The volume priority management 66 is a functional unit that manages priority for each type of volumes provided by each storage node 103, by referring to a priority management table 78. The GUI/CLI 67 is a functional unit that provides a management interface as a graphical user interface (GUI) or a command line interface (CLI).
The REST I/F 68 is a functional unit that communicates with the host 101, the storage node 103, or the like in a REST format. The user notification control 69 is a functional unit that issues notifications to the display 56 or the like at the time of entering a predetermined state such as shortage of a capacity and occurrence of a failure.

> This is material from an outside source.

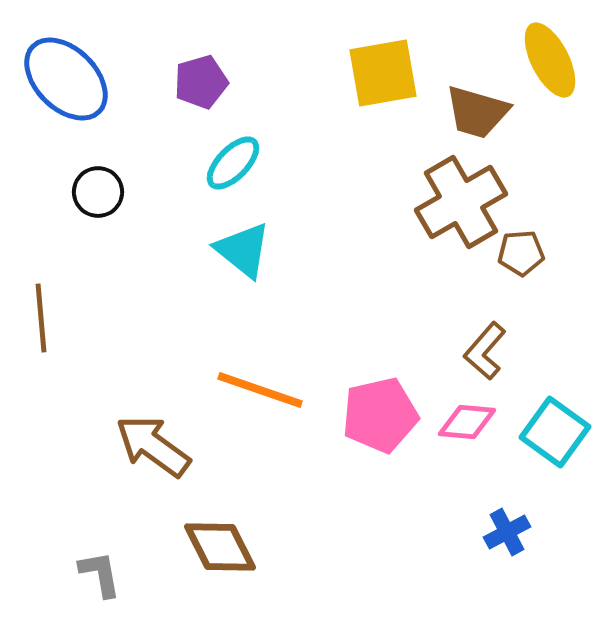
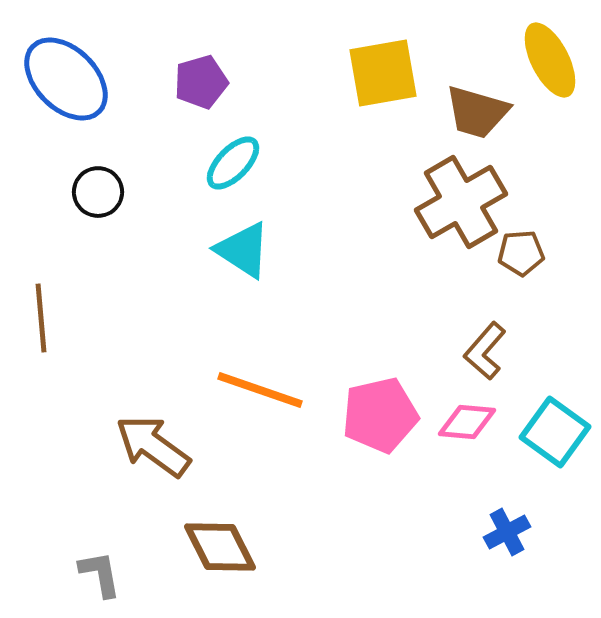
cyan triangle: rotated 6 degrees counterclockwise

Tables that are loaded on the memory 52 and are used by each functional unit will be described later. Further, a drive 20 may have a RAID configuration.
In the example shown in the drawing, the storage node 103-1 functions as a high-performance node that provides a plurality of high-performance volumes (high-performance VOLs in the drawing) 200-1. The storage node 103-2 functions as a standard node that provides the high-performance volume 200-1 and a standard-performance volume (standard VOL in the drawing) 200-2. In addition, the storage node 103-3 functions as a high cost-performance node that provides a high cost-performance volume (high cost-performance VOL in the drawing) 200-3 having low cost per bit.
The present embodiment provides an example in which the storage nodes 103 are classified into three types: high performance, standard, and high cost performance. However, the present invention is not limited thereto and a plurality of types of performances may be used. The type of the storage node 103 is determined by the management node 104 according to a command of the storage administrator.
In the first embodiment, the priority control of the volume 200 is performed by the high-performance drive 20-S and the high cost-performance drive 20-H providing chunks 21 to the plurality of storage nodes 103.
The high-performance volume 200-1 is preferentially allocated to the high-performance node (storage node 103-1), and the high-performance chunk 21-S is preferentially allocated to the high-performance volume 200-1. The standard node (storage node 103-2) has a priority of allocation of the high-performance volume 200-1 lower than that of the high-performance node. Further, for the standard volume 200-2, priority of allocation of the high-performance chunk 21-S is set low.
The high-performance drive 20-S such as the SSD is mounted as a storage device in the storage node 103-1 to be the high-performance node. The drive 20-S such as the SSD and a drive 20-H such as the HDD are mounted as a storage device in the storage node 103-2 to be the standard node. The drive 20-H such as the HDD is mounted as a storage device in the storage node 103-3 to be the high cost-performance node. In the present embodiment, the performances of the drives are classified into two levels. However, the performance may be classified finely within the SSD or the HDD. Further, the performance may be distinguished according to whether it is within an own node or another node as seen from a volume.
In the storage node 103-1 to be the high-performance node, higher-performance CPUs 11 and the larger-capacity memory 12 may be mounted than those of the storage node 103-2 to be the standard node. Further, in the storage node 103-3 to be the high cost-performance node, the low-cost CPU 11 and the minimum-capacity memory 12 may be mounted as compared with the standard node.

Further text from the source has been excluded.